DATA EXCERPTS
%%

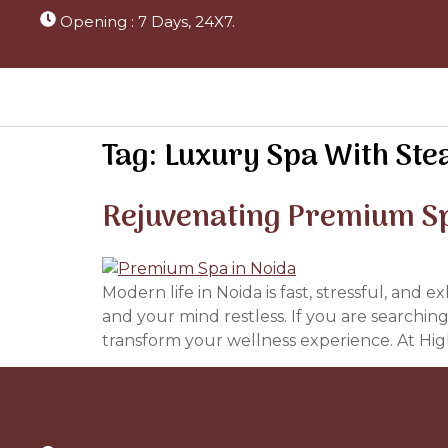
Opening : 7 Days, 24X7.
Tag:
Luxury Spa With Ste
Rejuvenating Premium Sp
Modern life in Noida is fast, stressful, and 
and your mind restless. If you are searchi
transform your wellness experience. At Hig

%%
%%

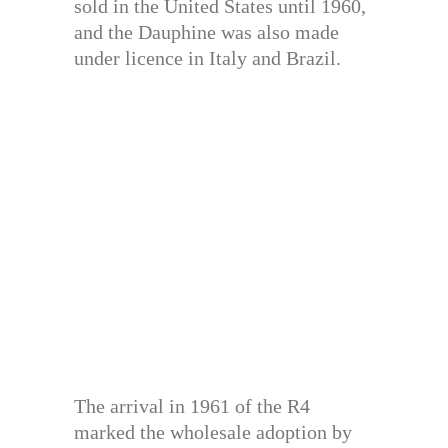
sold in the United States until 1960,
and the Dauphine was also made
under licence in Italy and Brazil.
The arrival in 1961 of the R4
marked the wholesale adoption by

%%

EXERCISE GOAL
All lines above from the one containing "Luxury Spa With Ste" to the one containing "transform your wellness experience. At Hig" must be repeated exactly, both lines included, and no others.

REPLY
Luxury Spa With Ste
Rejuvenating Premium Sp
Modern life in Noida is fast, stressful, and 
and your mind restless. If you are searchi
transform your wellness experience. At Hig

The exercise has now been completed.